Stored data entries
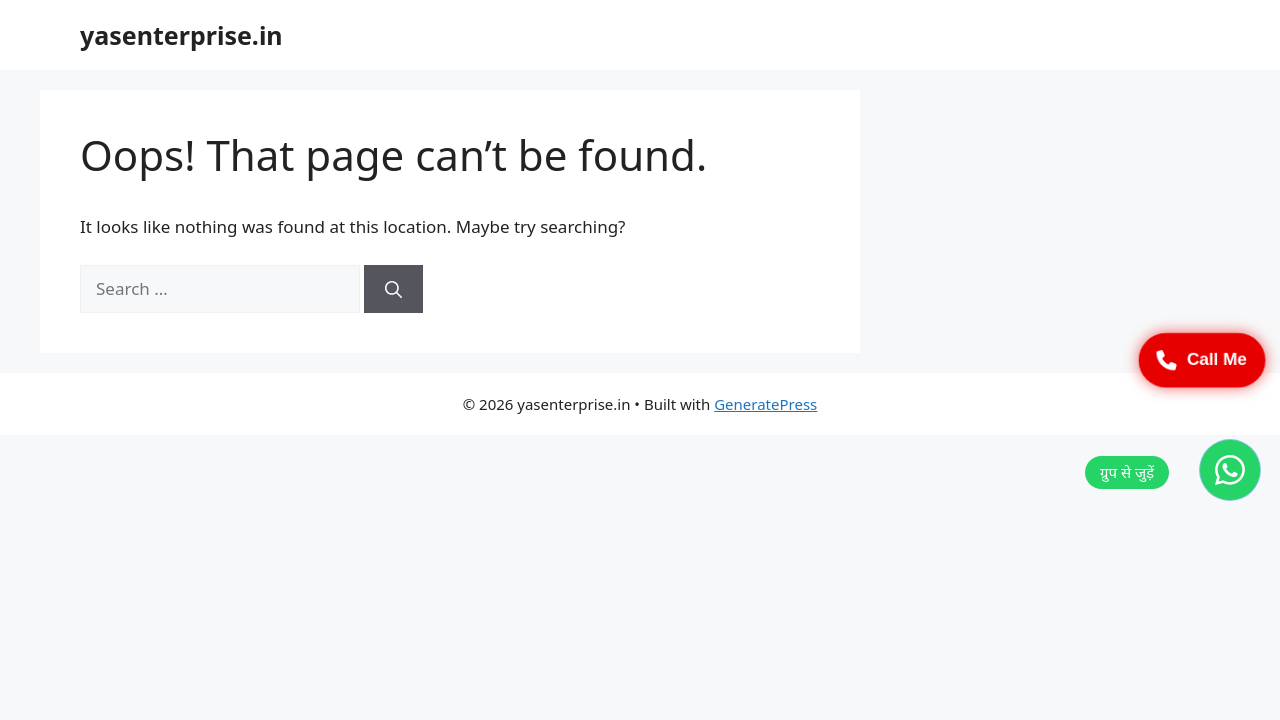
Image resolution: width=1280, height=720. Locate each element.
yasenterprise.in (181, 35)
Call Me (1202, 360)
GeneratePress (765, 404)
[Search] (393, 289)
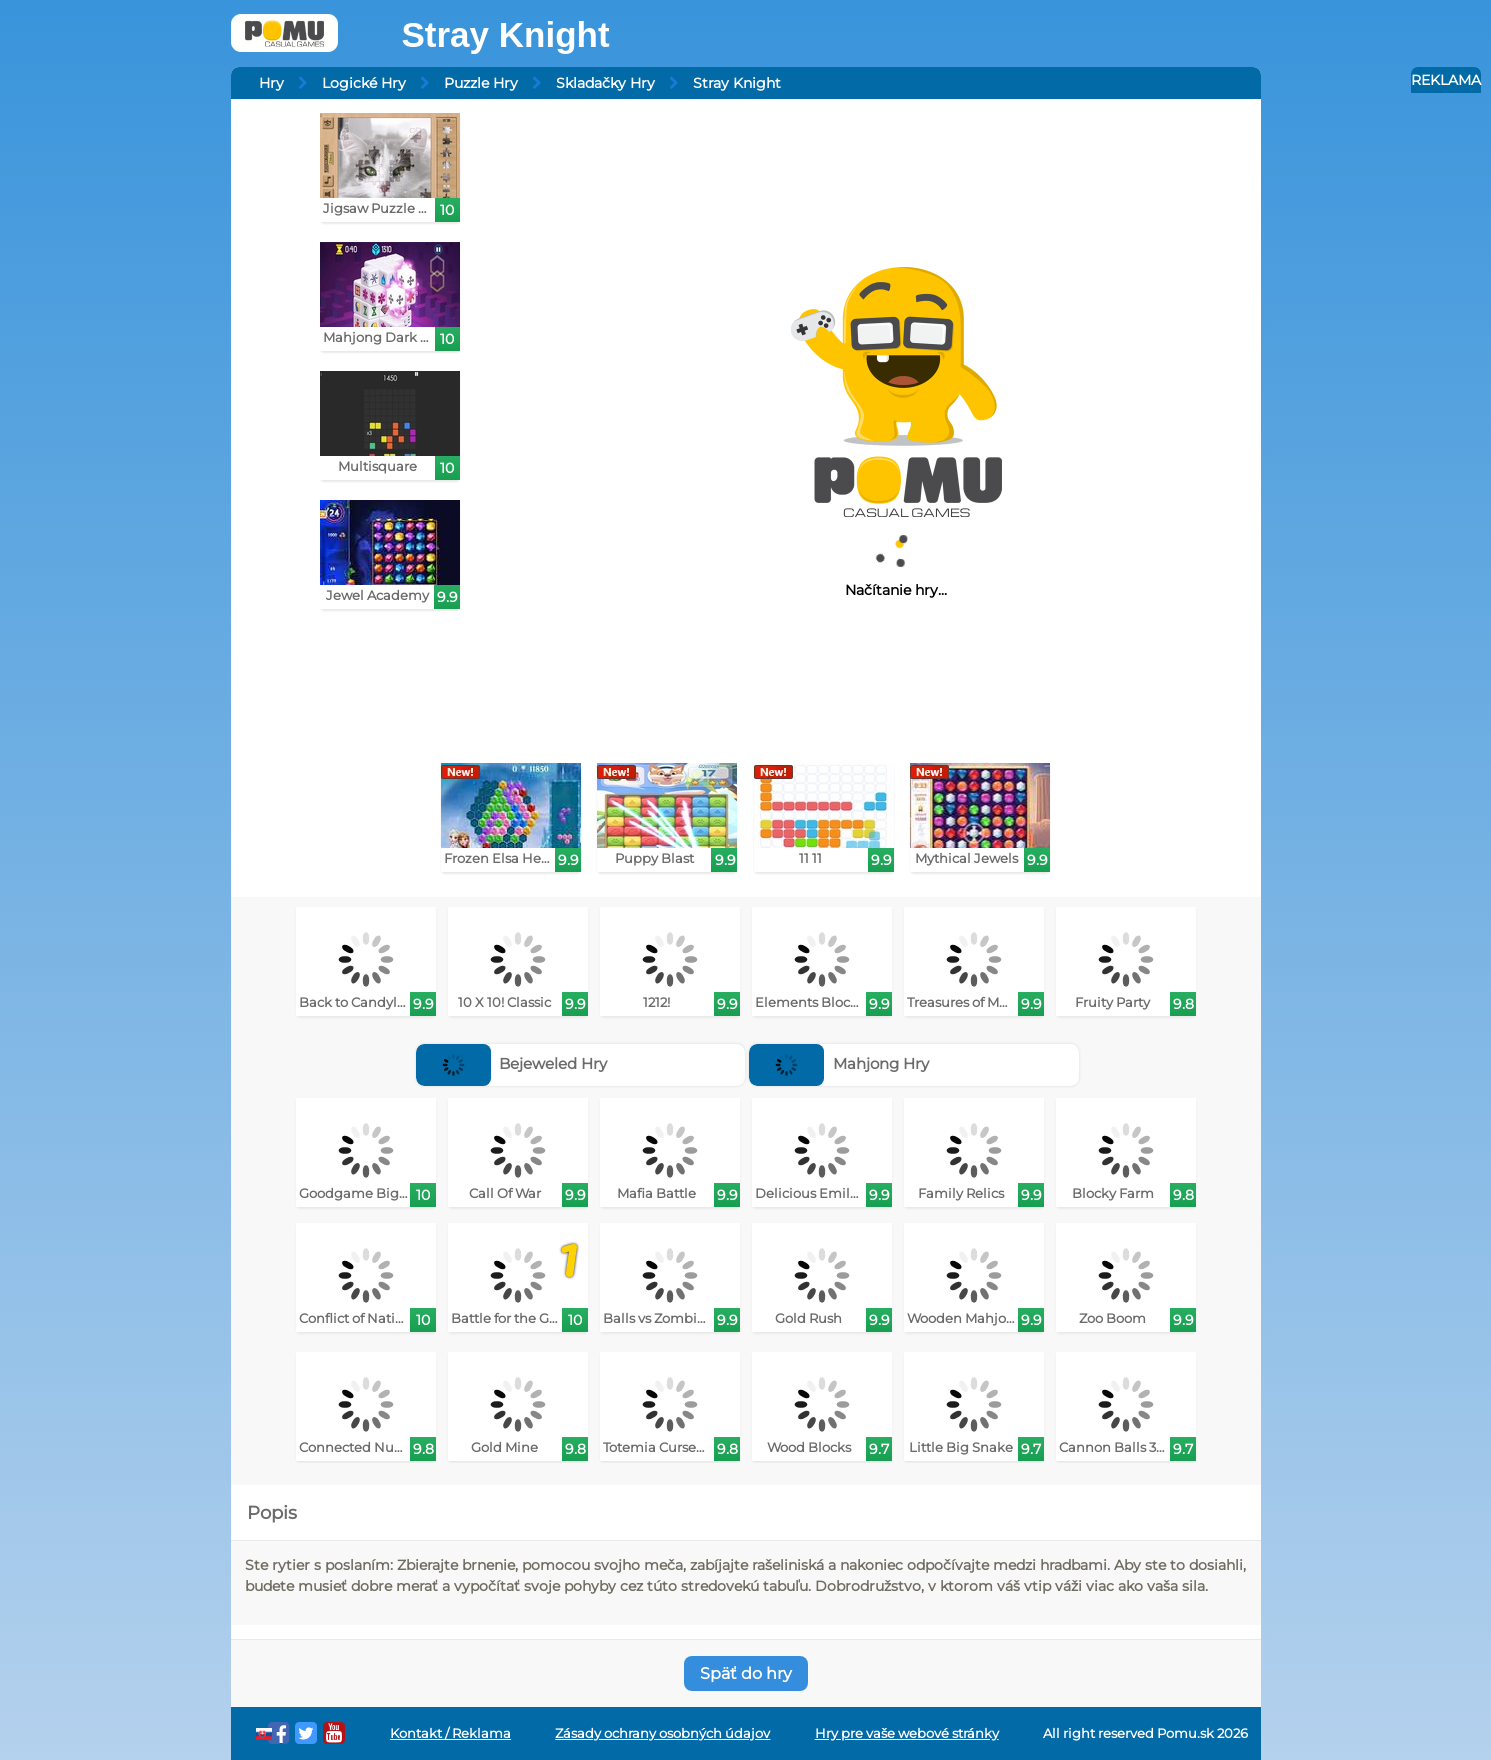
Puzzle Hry (481, 83)
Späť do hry (746, 1673)
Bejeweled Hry (512, 1063)
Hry (271, 83)
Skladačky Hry (605, 83)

**Task brief**: Exact copies of the entries above are needed, with every picture removed.

**Response to the task**:
Image resolution: width=1280, height=720. Locate each element.
yasenterprise.in (181, 35)
Call Me (1202, 360)
GeneratePress (765, 404)
[Search] (393, 289)
Puzzle Hry (481, 83)
Späť do hry (746, 1673)
Bejeweled Hry (512, 1063)
Hry (271, 83)
Skladačky Hry (605, 83)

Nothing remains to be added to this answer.